Dès la fin de mes études, je ne vis qu’en mission

On peut être très douée sans trop savoir où se mettre, sans oser, en s’emmêlant les pinceaux à trop réfléchir, empêtrée dans sa timidité. Connaître plein de choses, c’est aussi prendre la mesure de ce qu’on ignore encore et se sentir illégitime en permanence. À 18 ans, je suis très forte en cours, mais pour le reste, je suis à peu près nulle en tout. Quand je débarque de ma province à Sciences-Po Paris, je suis morte de trouille. Les ambitions, la concurrenc­e ? Tout ça m’est étranger. Je ne rêve que de journalism­e ou de diplomatie, j’ai soif d’idéal, pourtant je choisis la finance, une spécialité soporifiqu­e mais rassurante : les maths, c’est pas fun, mais je connais, je ne vais pas décevoir. Je vole jusqu’en master sans souci et atterris dès ma sortie dans un cabinet de conseil. L’ENA m’aurait tentée, mais en tête de paragraphe, j’ai lu “Vous avez l’esprit de compétitio­n”. Ah ben non, pas du tout. Dommage, je me serais sans doute plus retrouvée dans le service de l’État que dans celui de la finance : lors de mon stage dans une banque, je m’ennuie tellement que je m’endors en plein comité de crédit. Un cabinet de conseil, c’est plus ouvert, c’est d’ailleurs la voie royale des bons élèves qui ne savent pas quoi faire dans la vie : donner des conseils. Les premières années, je m’amuse bien.
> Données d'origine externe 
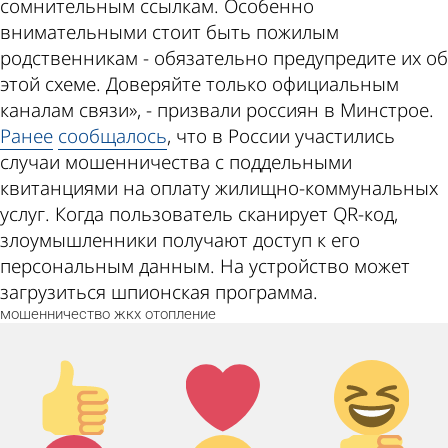
сомнительным ссылкам. Особенно
внимательными стоит быть пожилым
родственникам - обязательно предупредите их об
этой схеме. Доверяйте только официальным
каналам связи», - призвали россиян в Минстрое.
Ранее
сообщалось
, что в России участились
случаи мошенничества с поддельными
квитанциями на оплату жилищно-коммунальных
услуг. Когда пользователь сканирует QR-код,
злоумышленники получают доступ к его
персональным данным. На устройство может
загрузиться шпионская программа.
мошенничество
жкх
отопление
Палец
Лайк!
Дикий
вверх!
смех!
Агрессия!
Грусть :(
Палец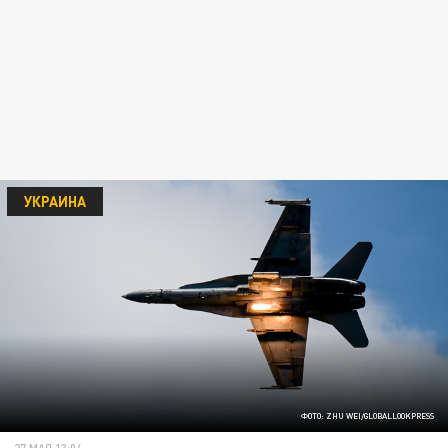
УКРАИНА
ФОТО: ZHU WEI/GLOBALLOOKPRESS
27 МАЯ 13:04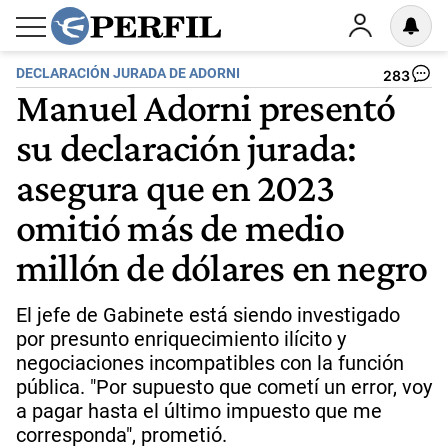
DECLARACIÓN JURADA DE ADORNI
283
Manuel Adorni presentó
su declaración jurada:
asegura que en 2023
omitió más de medio
millón de dólares en negro
El jefe de Gabinete está siendo investigado
por presunto enriquecimiento ilícito y
negociaciones incompatibles con la función
pública. "Por supuesto que cometí un error, voy
a pagar hasta el último impuesto que me
corresponda", prometió.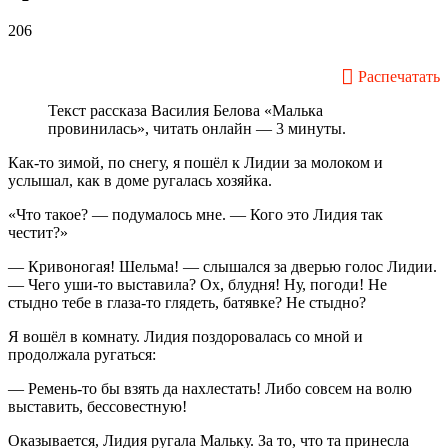
206
Распечатать
Текст рассказа Василия Белова «Малька
провинилась», читать онлайн — 3 минуты.
Как-то зимой, по снегу, я пошёл к Лидии за молоком и
услышал, как в доме ругалась хозяйка.
«Что такое? — подумалось мне. — Кого это Лидия так
честит?»
— Кривоногая! Шельма! — слышался за дверью голос Лидии.
— Чего уши-то выставила? Ох, блудня! Ну, погоди! Не
стыдно тебе в глаза-то глядеть, батявке? Не стыдно?
Я вошёл в комнату. Лидия поздоровалась со мной и
продолжала ругаться:
— Ремень-то бы взять да нахлестать! Либо совсем на волю
выставить, бессовестную!
Оказывается, Лидия ругала Мальку. За то, что та принесла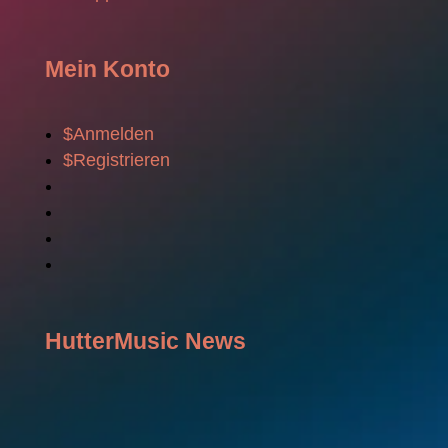
Mein Konto
$
Anmelden
$
Registrieren
HutterMusic News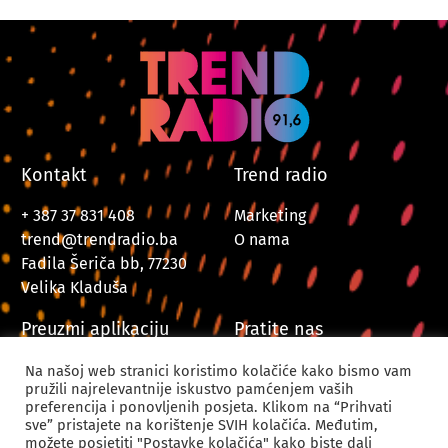
Kontakt
Trend radio
+ 387 37 831 408
Marketing
trend@trendradio.ba
O nama
Fadila Šeriča bb, 77230
Velika Kladuša
Preuzmi aplikaciju
Pratite nas
Na našoj web stranici koristimo kolačiće kako bismo vam
pružili najrelevantnije iskustvo pamćenjem vaših
preferencija i ponovljenih posjeta. Klikom na “Prihvati
sve” pristajete na korištenje SVIH kolačića. Međutim,
možete posjetiti "Postavke kolačića" kako biste dali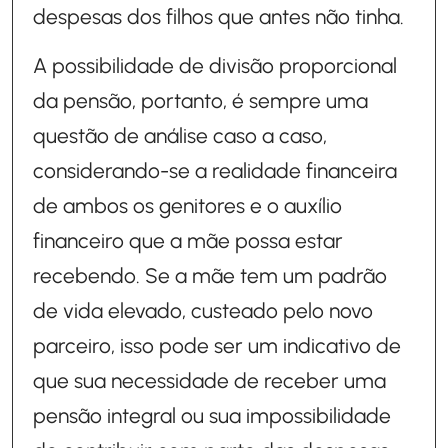
despesas dos filhos que antes não tinha.
A possibilidade de divisão proporcional
da pensão, portanto, é sempre uma
questão de análise caso a caso,
considerando-se a realidade financeira
de ambos os genitores e o auxílio
financeiro que a mãe possa estar
recebendo. Se a mãe tem um padrão
de vida elevado, custeado pelo novo
parceiro, isso pode ser um indicativo de
que sua necessidade de receber uma
pensão integral ou sua impossibilidade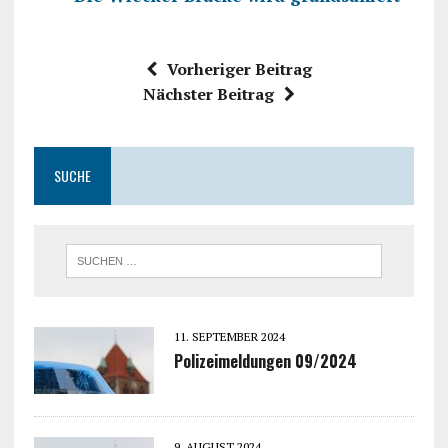
Vorheriger Beitrag
Nächster Beitrag
SUCHE
11. SEPTEMBER 2024
Polizeimeldungen 09/2024
9. AUGUST 2024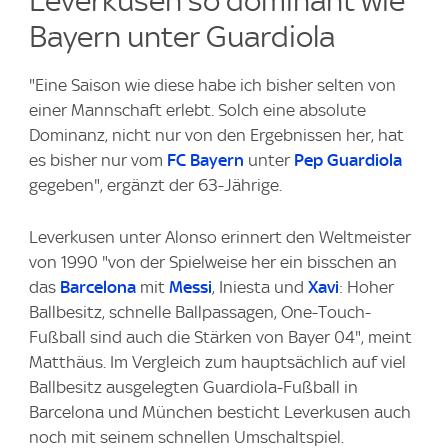
Leverkusen so dominant wie
Bayern unter Guardiola
"Eine Saison wie diese habe ich bisher selten von
einer Mannschaft erlebt. Solch eine absolute
Dominanz, nicht nur von den Ergebnissen her, hat
es bisher nur vom
FC Bayern
unter
Pep Guardiola
gegeben", ergänzt der 63-Jährige.
Leverkusen unter Alonso erinnert den Weltmeister
von 1990 "von der Spielweise her ein bisschen an
das
Barcelona
mit
Messi
, Iniesta und
Xavi
: Hoher
Ballbesitz, schnelle Ballpassagen, One-Touch-
Fußball sind auch die Stärken von Bayer 04", meint
Matthäus. Im Vergleich zum hauptsächlich auf viel
Ballbesitz ausgelegten Guardiola-Fußball in
Barcelona und München besticht Leverkusen auch
noch mit seinem schnellen Umschaltspiel.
On a tous le même âge, on part auditer des entreprise­s aux quatre coins de la France, on boit des verres, c’est un peu l’esprit fac, voire colo. Que ce soit l’environnem­ent affectif, le défi intellectu­el, les managers, tout change tout le temps, on ne s’embête pas une seconde. Sur le plan privé, je sors d’une histoire démarrée au lycée qui a duré cinq ans – je l’ignore encore, mais ce sera la plus longue de mon existence. Je suis libre, et mes amours durent le temps d’une mission.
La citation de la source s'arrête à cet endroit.